Alfred Marshall - Career

Career

Marshall was born in Clapham, England, July 26, 1842. His father was a bank cashier and a devout Evangelical. Marshall grew up in the London suburb of Clapham and was educated at the Merchant Taylors' School and St John's College, Cambridge, where he demonstrated an aptitude in mathematics, achieving the rank of Second Wrangler in the 1865 Cambridge Mathematical Tripos. Marshall experienced a mental crisis that led him to abandon physics and switch to philosophy. He began with metaphysics, specifically "the philosophical foundation of knowledge, especially in relation to theology.". Metaphysics led Marshall to ethics, specifically a Sidgwickian version of utilitarianism; ethics, in turn, led him to economics, because economics played an essential role in providing the preconditions for the improvement of the working class. Even as he turned to economics, his ethical views continued to be a dominant force in his thinking.

Marshall took a broad approach to social science in which economics plays an important but limited role. He recognized that in the real world, economic life is tightly bound up with ethical, social and political currents—currents he felt economists should not ignore. Marshall envisioned dramatic social change involving the elimination of poverty and a sharp reduction of inequality. He saw the duty of economics was to improve material conditions, but such improvement would occur, Marshall believed, only in connection with social and political forces. His interest in liberalism, socialism, trade unions, women's education, poverty and progress reflect the influence of his early social philosophy to his later activities and writings.

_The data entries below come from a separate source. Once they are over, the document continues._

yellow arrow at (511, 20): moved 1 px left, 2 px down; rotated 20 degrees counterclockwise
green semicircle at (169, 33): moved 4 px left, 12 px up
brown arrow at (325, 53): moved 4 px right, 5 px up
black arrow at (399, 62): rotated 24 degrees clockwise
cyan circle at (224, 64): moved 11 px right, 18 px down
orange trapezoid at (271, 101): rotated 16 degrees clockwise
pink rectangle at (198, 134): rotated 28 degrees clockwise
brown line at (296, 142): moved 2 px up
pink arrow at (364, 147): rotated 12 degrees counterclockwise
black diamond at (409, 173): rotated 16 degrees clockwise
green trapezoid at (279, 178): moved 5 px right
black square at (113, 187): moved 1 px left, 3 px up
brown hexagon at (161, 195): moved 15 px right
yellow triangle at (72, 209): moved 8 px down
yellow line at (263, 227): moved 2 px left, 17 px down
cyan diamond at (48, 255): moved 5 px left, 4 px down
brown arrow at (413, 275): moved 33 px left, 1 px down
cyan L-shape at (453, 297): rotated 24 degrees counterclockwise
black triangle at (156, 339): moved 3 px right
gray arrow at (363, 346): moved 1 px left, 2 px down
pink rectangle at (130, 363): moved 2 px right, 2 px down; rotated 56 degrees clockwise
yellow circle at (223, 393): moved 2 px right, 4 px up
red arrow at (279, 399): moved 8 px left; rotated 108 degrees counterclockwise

Marshall was elected in 1865 to a fellowship at St John's College at Cambridge, and became lecturer in the moral sciences in 1868. In 1885 he became professor of political economy at Cambridge, where he remained until his retirement in 1908. Over the years he interacted with many British thinkers including Henry Sidgwick, W.K. Clifford, Benjamin Jowett, William Stanley Jevons, Francis Ysidro Edgeworth, John Neville Keynes and John Maynard Keynes. Marshall founded the "Cambridge School" which paid special attention to increasing returns, the theory of the firm, and welfare economics; after his retirement leadership passed to Alfred Pigou and John Maynard Keynes.